You often will also want to extract more than one element from a python or cctbx array. This can be non-intuitive in some situations. This section gives some helpful hints on doing this. Python and cctbx work the same way for arrays. Suppose we have a very small array:

a = [5,6,7]  # a list of 3 values

Now we might want the first two elements of this array. You get them with a slice:

print(a[:2])  # prints [5,6]

... or all the elements after the first two elements of this array:

print(a[2:])  # prints [7]

Note that you can conveniently split up the array with the first k elements in one new array and the remaining elements in another:

k = 2
print(a[:k],a[k:])  # prints ([5, 6], [7])

Note that if you slice starting at element k:

print( a[k:])  # prints [7]

the resulting array starts with the same value you would get if you asked for element k:

print( a[k])  # prints 7

You can ask for a range of indices as well:

print( a[k:k+1])  # prints [7]

This can lead to some non-obvious behaviour if you are using negative indices to count backwards from the end of the array.

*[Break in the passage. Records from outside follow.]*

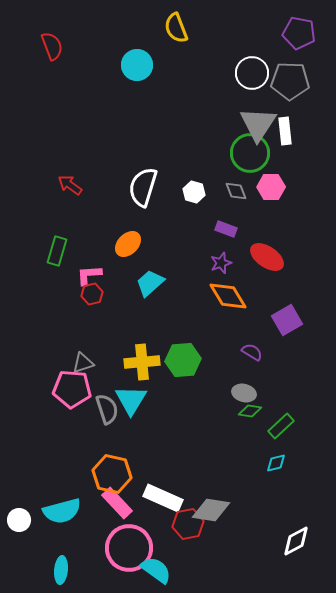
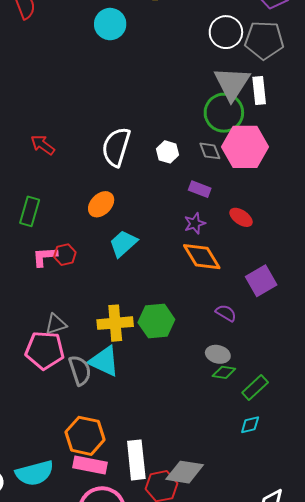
pink hexagon: (271, 187) -> (245, 147), size x1.6
red ellipse: (267, 257) -> (241, 217), size x0.7
pink L-shape: (89, 275) -> (45, 257), moved
cyan triangle: (131, 400) -> (104, 361), turned -36
white rectangle: (163, 498) -> (136, 460), turned 60
pink rectangle: (117, 503) -> (90, 465), turned -36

Let's ask for a slice starting at index -1:

print( a[-1:])  # prints [7]

You get the last value of the original array. Now let's ask for a slice from -1 to 1. You might think that this would give you the first element of the array, but it gives you an empty array:

print( a[-1:1])  # prints []

Think of negative indices as the index plus the length of the array. So the -1 value is converted to the length of the array (3) plus -1, or 2. The expression we just used is equivalent to:

print( a[2:1])  # prints []

which is an empty array because there are no elements that are after the first two elements in the array and in the first one element of the array.

Using the approx_equal() function to compare numbers or arrays

The approx_equal() function is a very handy tool for comparing results of calculations. You can use it in your tests to make sure that the results are about the same as you expect, or in regular code to compare numbers or arrays. Here are some examples:

from libtbx.test_utils import approx_equal # import it
print( approx_equal(1,1.001))  # prints False (not same within machine precision)
print( approx_equal(1,1.+1.e-50))  # prints True (within machine precision)
print( approx_equal(1,1.001, eps = 0.1)) # prints True (within 0.1)
a=flex.double((1,2,3))  #  set up an array
b = a + 0.0001   # another array that is just a little different
print( approx_equal(a,b) )  #prints False and lists differences
print(  approx_equal(a,b, eps=0.001))  # prints True (all elements within 0.001)